Here are the standard Gym variables:

  • obs (600×800×3 uint8 array) is the game screen's RGB pixel data.
  • action (uint8) is a number in range(20); see this.
  • reward (uint32) is how much your cumulative EXP plus money has increased in the last timestep.
  • done (bool) is True if you've reached level 70.
  • info (dict) usually contains diagnostic info but maplegym doesn't use it.

Gameplay

maplegym uses an old version of the game (v.55) from about 2008. The maplegym Env automatically starts a (very) small local MapleStory server and runs the game client.

  • You're a Bandit.
  • The game takes place on a small set of maps; when you reach the right level, you're automatically teleported to the next map.
  • Items, AP, and SP are disabled. Your stats and skills are raised automatically, you automatically get new eqiups, and when you pick up items you're immediately compensated for the item's shop price.
  • There's no HP or MP. When you're damaged or use a skill, you lose mesos equal to the amount of HP or MP lost. (Your mesos can't go under 0.)
  • The game UI is completely removed.
  • All keys and mouse clicks are disabled except Control, Z, Alt, and the arrow keys, which correspond to Attack, Loot, Jump, and movement.

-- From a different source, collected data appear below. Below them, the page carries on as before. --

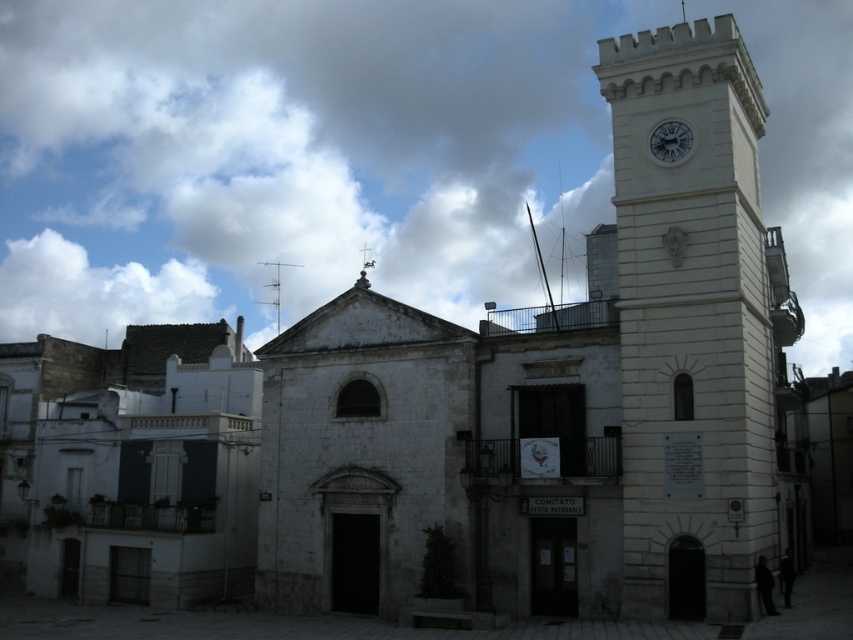 Question: Considering the real-world distances, which object is closest to the silver metallic cross at upper center?

Choices:
 (A) matte white clock at upper right
 (B) white stone clock tower at right

Answer: (A)

Question: Considering the relative positions of white stone clock tower at right and silver metallic cross at upper center in the image provided, where is white stone clock tower at right located with respect to silver metallic cross at upper center?

Choices:
 (A) left
 (B) right

Answer: (B)

Question: Among these points, which one is nearest to the camera?

Choices:
 (A) (718, 440)
 (B) (358, 284)
 (C) (682, 125)

Answer: (A)

Question: Which point is farther to the camera?

Choices:
 (A) (665, 124)
 (B) (636, 344)
 (C) (364, 248)

Answer: (C)

Question: Does matte white clock at upper right appear over silver metallic cross at upper center?

Choices:
 (A) no
 (B) yes

Answer: (B)

Question: Does white stone clock tower at right appear over silver metallic cross at upper center?

Choices:
 (A) yes
 (B) no

Answer: (B) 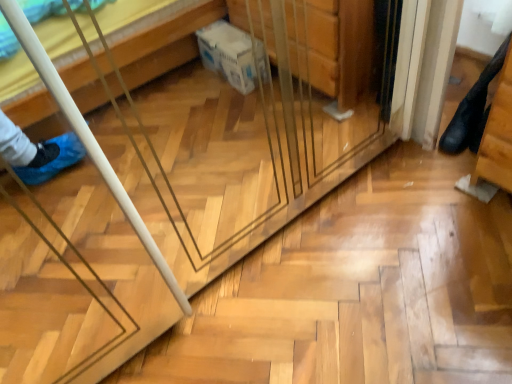 This screenshot has height=384, width=512. Find the location of `free space that is to the left of black leather drawer at right`. free space that is to the left of black leather drawer at right is located at coordinates (426, 166). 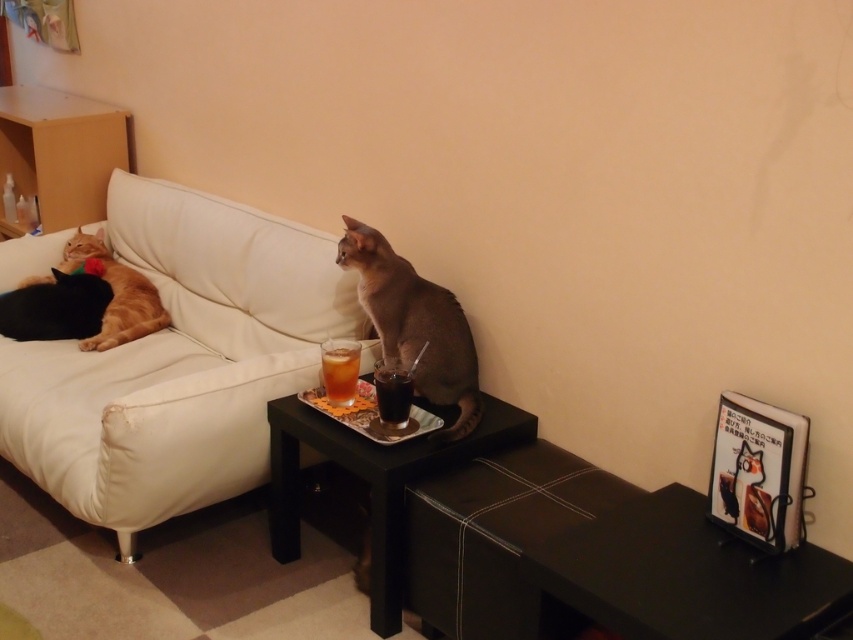 Can you confirm if silvery gray fur at center is thinner than translucent glass drink at center?

In fact, silvery gray fur at center might be wider than translucent glass drink at center.

Is silvery gray fur at center above translucent glass drink at center?

Indeed, silvery gray fur at center is positioned over translucent glass drink at center.

Does point (387, 317) lie behind point (349, 342)?

No, it is in front of (349, 342).

Identify the location of silvery gray fur at center. (415, 324).

Between point (16, 275) and point (422, 292), which one is positioned in front?

Point (422, 292)

Which of these two, white leather couch at upper left or silvery gray fur at center, stands taller?

With more height is white leather couch at upper left.

You are a GUI agent. You are given a task and a screenshot of the screen. Output one action in this format:
    pyautogui.click(x=<x>, y=<y>)
    Task: Click on the white leather couch at upper left
    The image size is (853, 640).
    Given the screenshot: What is the action you would take?
    pyautogui.click(x=178, y=360)

This screenshot has width=853, height=640. Identify the location of white leather couch at upper left. (178, 360).

Does silvery gray fur at center lie behind dark glass cup at center?

Yes, it is.

Based on the photo, does silvery gray fur at center have a greater width compared to dark glass cup at center?

Indeed, silvery gray fur at center has a greater width compared to dark glass cup at center.

Locate an element on the screen. This screenshot has height=640, width=853. silvery gray fur at center is located at coordinates (415, 324).

The height and width of the screenshot is (640, 853). I want to click on silvery gray fur at center, so click(415, 324). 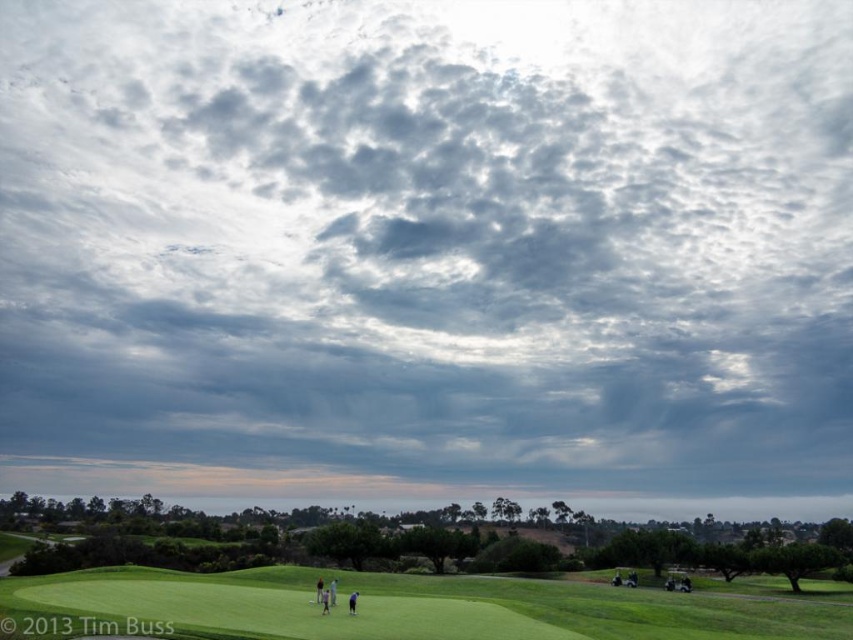 Who is lower down, green grassy field at lower center or dark blue shirt at lower center?

Positioned lower is green grassy field at lower center.

Is point (283, 612) positioned before point (350, 602)?

Yes, it is.

What do you see at coordinates (433, 605) in the screenshot?
I see `green grassy field at lower center` at bounding box center [433, 605].

Where is `green grassy field at lower center`? This screenshot has height=640, width=853. green grassy field at lower center is located at coordinates (433, 605).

Buffs are autocast, and "attack" is automatically mapped to your latest feasible attacking skill (regular attack, Double Stab, or Savage Blow). [1]
  • The EXP curve is rewritten to be much more lenient, since the goal is not an environment that takes forever to beat.

This reduces the game to a bitmap state, a small set of abstract actions, and a unified reward structure.

Recorder

Many reinforcement learning algorithms start with a seed of past experiences so the agent doesn't spend ages stumbling around like a human toddler. The maplegym.recorder.record function lets you play the game yourself and record your gameplay:

import maplegym

for obs1, action, reward, obs2 in maplegym.recorder.record():
    # record the experience here
    pass

maplegym.recorder.record opens a MapleStory window and yields an experience 4-tuple after every timestep. These mean the same thing as described described above in Usage. You can save them to a file or whatever.

Roadmap

The next milestone is to make maplegym extensible and implement everything in code instead of mysteriously binary patches that no one understands. There's a lot more documentation to be written.

Progress largely depends how much attention this gets (I'm not hopeful), how motivated I feel, and whether the capitalist grim reaper comes calling again soon. Pull requests and issues are warmly welcomed.

Notes

[1] Actually, buffs are not currently autocast. There's about 20 lines of code left to get it working. Someone open an issue to remind me.